**Excerpted records:**
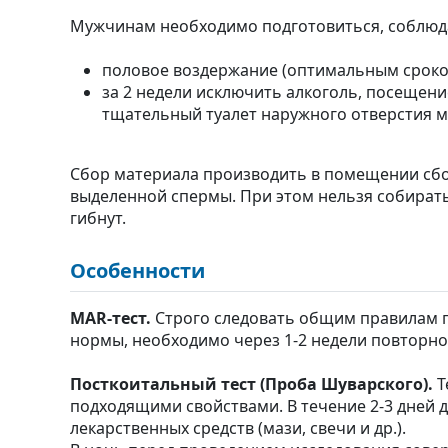
Мужчинам необходимо подготовиться, соблюд
половое воздержание (оптимальным сроком
за 2 недели исключить алкоголь, посещен
тщательный туалет наружного отверстия м
Сбор материала производить в помещении сбо
выделенной спермы. При этом нельзя собирать
гибнут.
Особенности
MAR-тест.
Строго следовать общим правилам по
нормы, необходимо через 1-2 недели повторно
Посткоитальный тест (Проба Шуварского).
Т
подходящими свойствами. В течение 2-3 дней 
лекарственных средств (мази, свечи и др.).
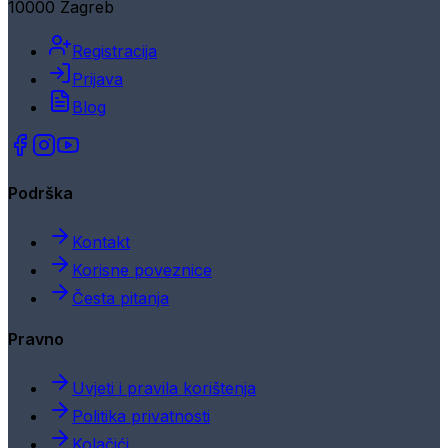
10000 Zagreb
Registracija
Prijava
Blog
Podrška
Kontakt
Korisne poveznice
Česta pitanja
Pravno
Uvjeti i pravila korištenja
Politika privatnosti
Kolačići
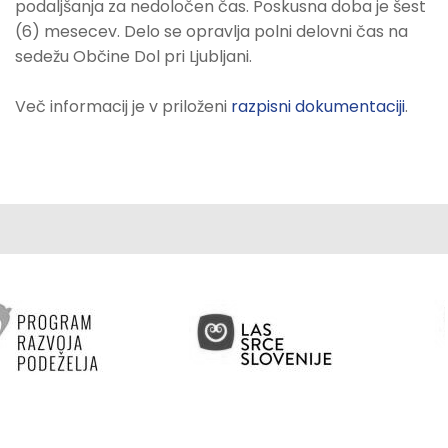
podaljšanja za nedoločen čas. Poskusna doba je šest
(6) mesecev. Delo se opravlja polni delovni čas na
sedežu Občine Dol pri Ljubljani.
Več informacij je v priloženi
razpisni dokumentaciji
.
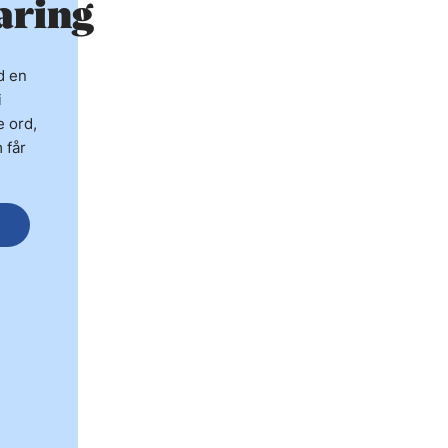
aring
d en
i
 ord,
 får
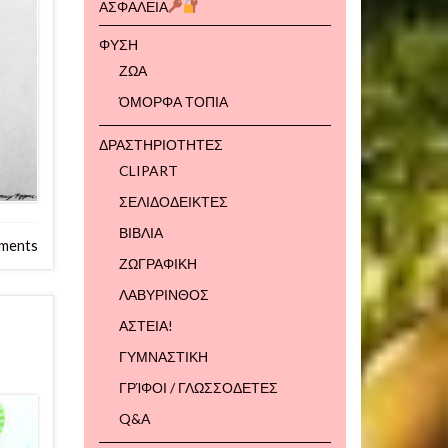
ΑΣΦΑΛΕΙΑ
ΦΥΣΗ
ΖΩΑ
ΌΜΟΡΦΑ ΤΟΠΙΑ
ΔΡΑΣΤΗΡΙΟΤΗΤΕΣ
CLIPART
ΣΕΛΙΔΟΔΕΙΚΤΕΣ
ΒΙΒΛΙΑ
ments
ΖΩΓΡΑΦΙΚΗ
ΛΑΒΥΡΙΝΘΟΣ
ΑΣΤΕΙΑ!
ΓΥΜΝΑΣΤΙΚΗ
ΓΡΊΦΟΙ / ΓΛΩΣΣΟΔΕΤΕΣ
Q&A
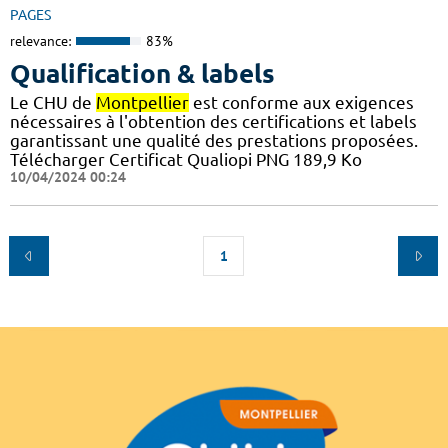
PAGES
relevance:
83%
Qualification & labels
Le CHU de
Montpellier
est conforme aux exigences
nécessaires à l'obtention des certifications et labels
garantissant une qualité des prestations proposées.
Télécharger Certificat Qualiopi PNG 189,9 Ko
10/04/2024 00:24
1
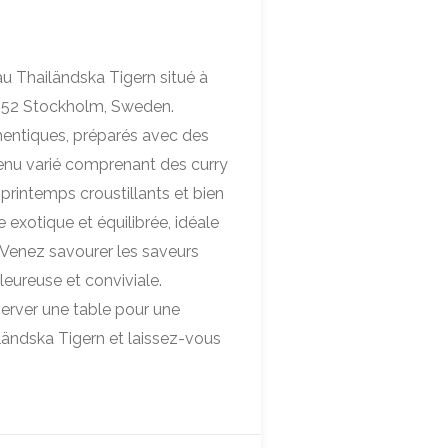
au Thailändska Tigern situé à
11 52 Stockholm, Sweden.
thentiques, préparés avec des
menu varié comprenant des curry
printemps croustillants et bien
 exotique et équilibrée, idéale
 Venez savourer les saveurs
eureuse et conviviale.
erver une table pour une
ländska Tigern et laissez-vous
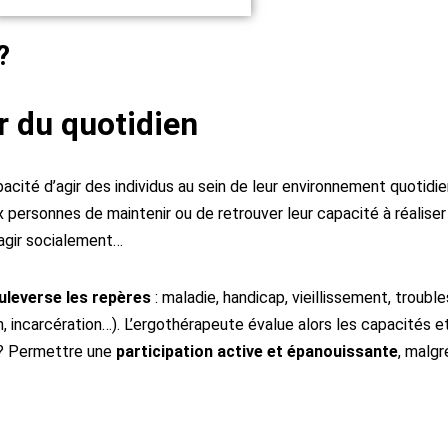
?
r du quotidien
cité d’agir des individus au sein de leur environnement quotidie
x personnes de maintenir ou de retrouver leur capacité à réaliser 
teragir socialement…
uleverse les repères
: maladie, handicap, vieillissement, trou
incarcération…). L’ergothérapeute évalue alors les capacités et 
 ? Permettre une
participation active et épanouissante
, malgr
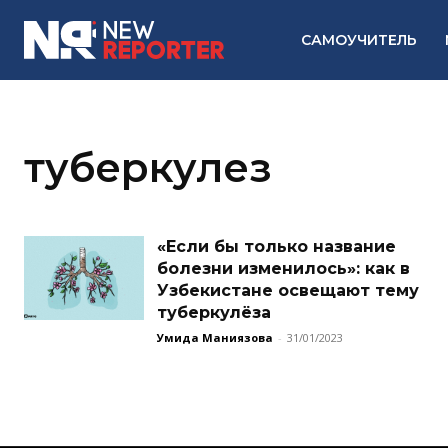
САМОУЧИТЕЛЬ
туберкулез
«Если бы только название
болезни изменилось»: как в
Узбекистане освещают тему
туберкулёза
Умида Маниязова
-
31/01/2023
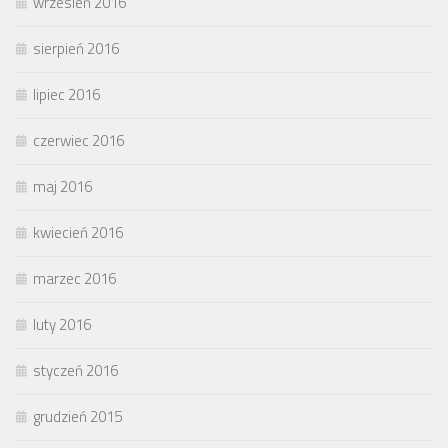
wrzesień 2016
sierpień 2016
lipiec 2016
czerwiec 2016
maj 2016
kwiecień 2016
marzec 2016
luty 2016
styczeń 2016
grudzień 2015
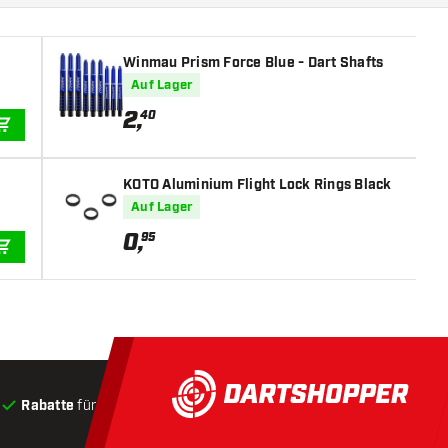
Winmau Prism Force Blue - Dart Shafts
Auf Lager
2
,
40
IN DEN WARENKORB
KOTO Aluminium Flight Lock Rings Black
Auf Lager
0
,
95
IN DEN WARENKORB
Rabatte
für Kunden
Produkte auf Lager
, Versand innerha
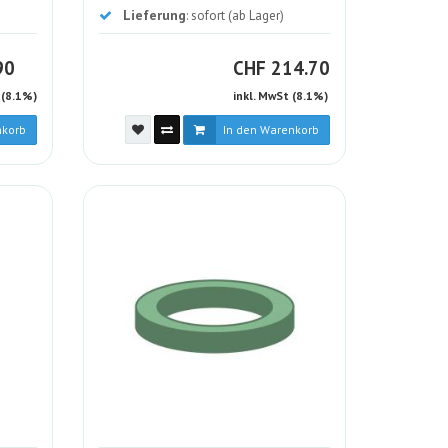
Lieferung
: sofort (ab Lager)
HF
CHF
90
CHF
214.70
 (8.1%)
inkl. MwSt (8.1%)
nkorb
In den Warenkorb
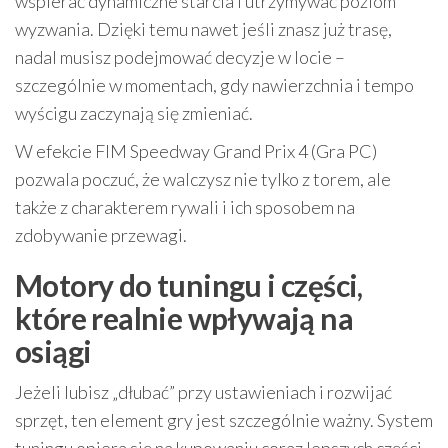
wspierać dynamiczne starcia i utrzymywać poziom
wyzwania. Dzięki temu nawet jeśli znasz już trasę,
nadal musisz podejmować decyzje w locie –
szczególnie w momentach, gdy nawierzchnia i tempo
wyścigu zaczynają się zmieniać.
W efekcie FIM Speedway Grand Prix 4 (Gra PC)
pozwala poczuć, że walczysz nie tylko z torem, ale
także z charakterem rywali i ich sposobem na
zdobywanie przewagi.
Motory do tuningu i części,
które realnie wpływają na
osiągi
Jeżeli lubisz „dłubać” przy ustawieniach i rozwijać
sprzęt, ten element gry jest szczególnie ważny. System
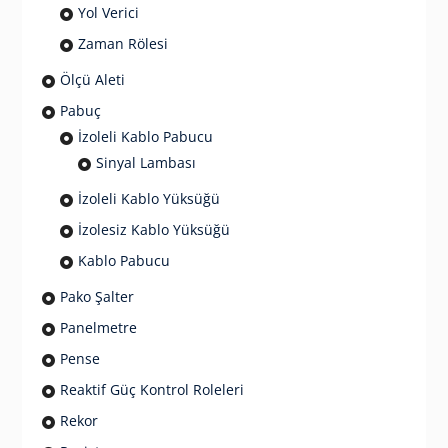
Yol Verici
Zaman Rölesi
Ölçü Aleti
Pabuç
İzoleli Kablo Pabucu
Sinyal Lambası
İzoleli Kablo Yüksüğü
İzolesiz Kablo Yüksüğü
Kablo Pabucu
Pako Şalter
Panelmetre
Pense
Reaktif Güç Kontrol Roleleri
Rekor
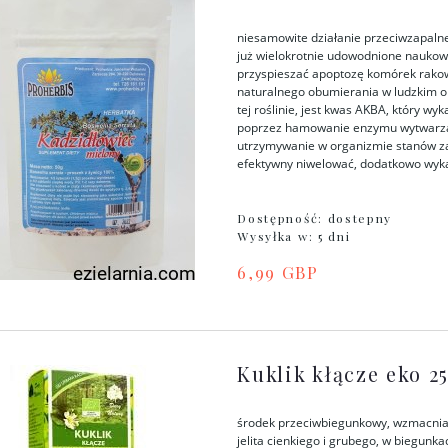
niesamowite działanie przeciwzapaln
już wielokrotnie udowodnione nauko
przyspieszać apoptozę komórek rakow
naturalnego obumierania w ludzkim o
tej roślinie, jest kwas AKBA, który w
poprzez hamowanie enzymu wytwarzają
utrzymywanie w organizmie stanów z
efektywny niwelować, dodatkowo wykaz
Dostępność:
dostepny
Wysyłka w:
5 dni
6,99 GBP
Kuklik kłącze eko 2
środek przeciwbiegunkowy, wzmacniają
jelita cienkiego i grubego, w biegunk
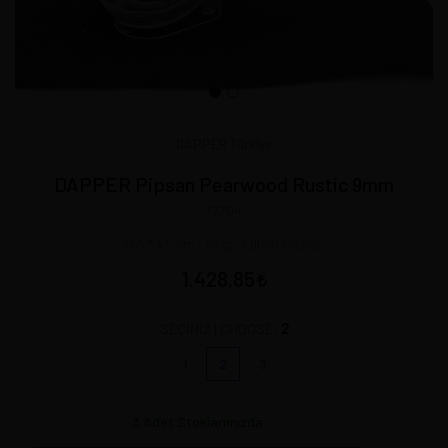
DAPPER Türkiye
DAPPER Pipsan Pearwood Rustic 9mm
12704
14,5 * 4,5 cm - 48 gr . Lütfen seçiniz.
1.428,85
2
SEÇİNİZ | CHOOSE:
1
2
3
3
Adet Stoklarımızda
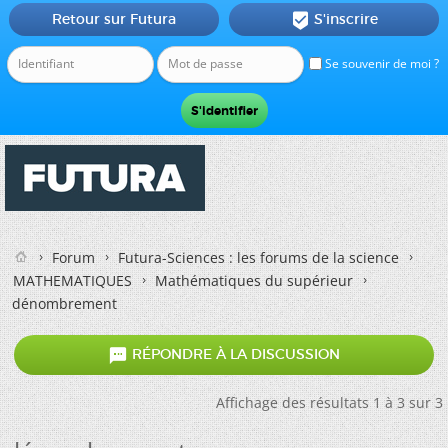
Retour sur Futura
S'inscrire

Se souvenir de moi ?
Forum
Futura-Sciences : les forums de la science
MATHEMATIQUES
Mathématiques du supérieur
dénombrement

RÉPONDRE À LA DISCUSSION
Affichage des résultats 1 à 3 sur 3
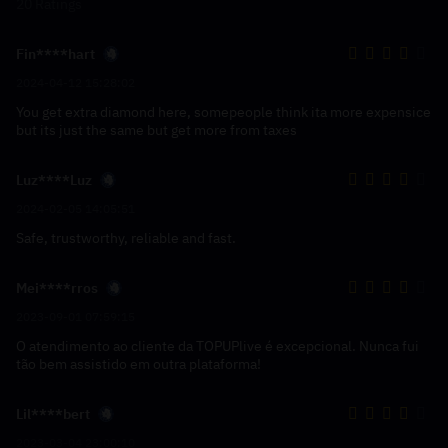
20 Ratings
Fin****hart
2024-04-12 15:28:02
You get extra diamond here, somepeople think ita more expensice
but its just the same but get more from taxes
Luz****Luz
2024-02-05 14:05:51
Safe, trustworthy, reliable and fast.
Mei****rros
2023-09-01 07:59:15
O atendimento ao cliente da TOPUPlive é excepcional. Nunca fui
tão bem assistido em outra plataforma!
Lil****bert
2023-03-04 23:00:10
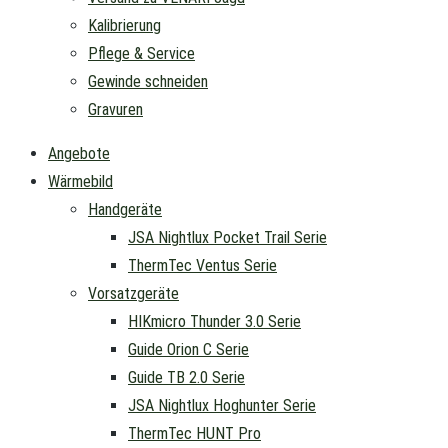
Kalibrierung
Pflege & Service
Gewinde schneiden
Gravuren
Angebote
Wärmebild
Handgeräte
JSA Nightlux Pocket Trail Serie
ThermTec Ventus Serie
Vorsatzgeräte
HIKmicro Thunder 3.0 Serie
Guide Orion C Serie
Guide TB 2.0 Serie
JSA Nightlux Hoghunter Serie
ThermTec HUNT Pro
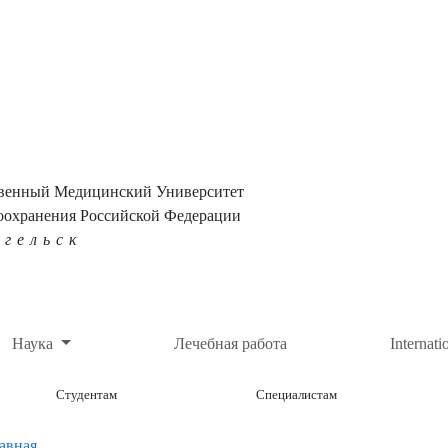
твенный Медицинский Университет
оохранения Российской Федерации
нгельск
Наука
Лечебная работа
Internati
Студентам
Специалистам
авная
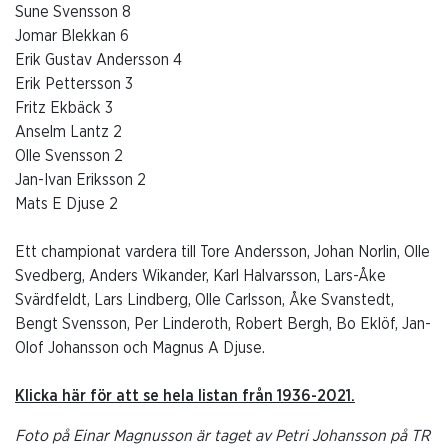
Sune Svensson 8
Jomar Blekkan 6
Erik Gustav Andersson 4
Erik Pettersson 3
Fritz Ekbäck 3
Anselm Lantz 2
Olle Svensson 2
Jan-Ivan Eriksson 2
Mats E Djuse 2
Ett championat vardera till Tore Andersson, Johan Norlin, Olle
Svedberg, Anders Wikander, Karl Halvarsson, Lars-Åke
Svärdfeldt, Lars Lindberg, Olle Carlsson, Åke Svanstedt,
Bengt Svensson, Per Linderoth, Robert Bergh, Bo Eklöf, Jan-
Olof Johansson och Magnus A Djuse.
Klicka här för att se hela listan från 1936-2021.
Foto på Einar Magnusson är taget av Petri Johansson på TR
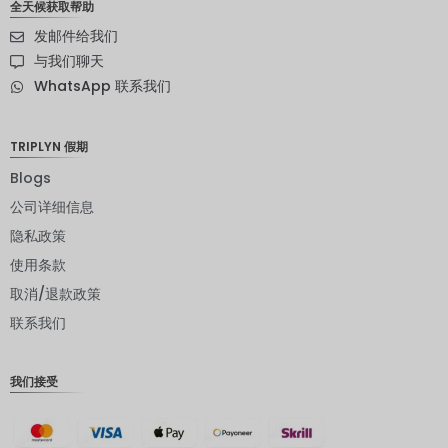
全天候获取帮助
瑞典克朗
发邮件给我们
新西兰元
与我们聊天
WhatsApp 联系我们
挪威克朗
日元
TRIPLYN 假期
欧元
Blogs
印度卢比
公司详细信息
隐私政策
发行人违
约评级
使用条款
英镑
取消/退款政策
联系我们
丹麦克朗
瑞士法郎
我们接受
计算机辅
助设计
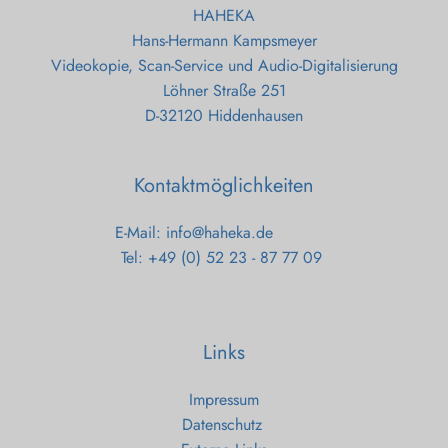
HAHEKA
Hans-Hermann Kampsmeyer
Videokopie, Scan-Service und Audio-Digitalisierung
Löhner Straße 251
D-32120 Hiddenhausen
Kontaktmöglichkeiten
E-Mail:
info@haheka.de
Tel: +49 (0) 52 23 - 87 77 09
Links
Impressum
Datenschutz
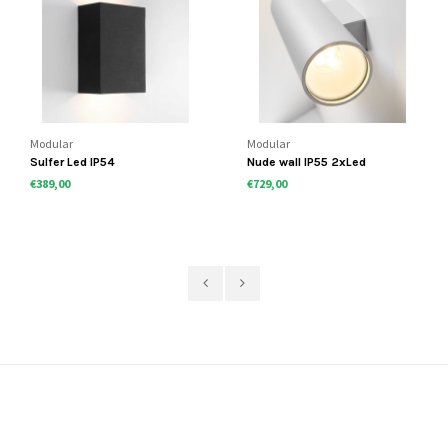
Modular
Modular
Sulfer Led IP54
Nude wall IP55 2xLed
€389,00
€729,00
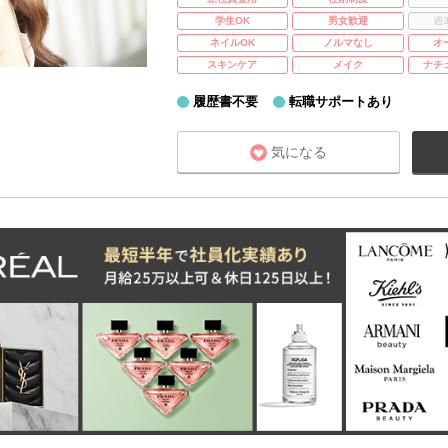
学生OK
男女歓迎
週
ネイルOK
ノルマなし
オ
スキンケア
メイク
ナチ
履歴書不要
転職サポートあり
気になる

**Problem to work on:** Where the word "Svensson" appears in a line of the entries, copy that line.

**Response for this exercise:**
Sune Svensson 8
Olle Svensson 2
Bengt Svensson, Per Linderoth, Robert Bergh, Bo Eklöf, Jan-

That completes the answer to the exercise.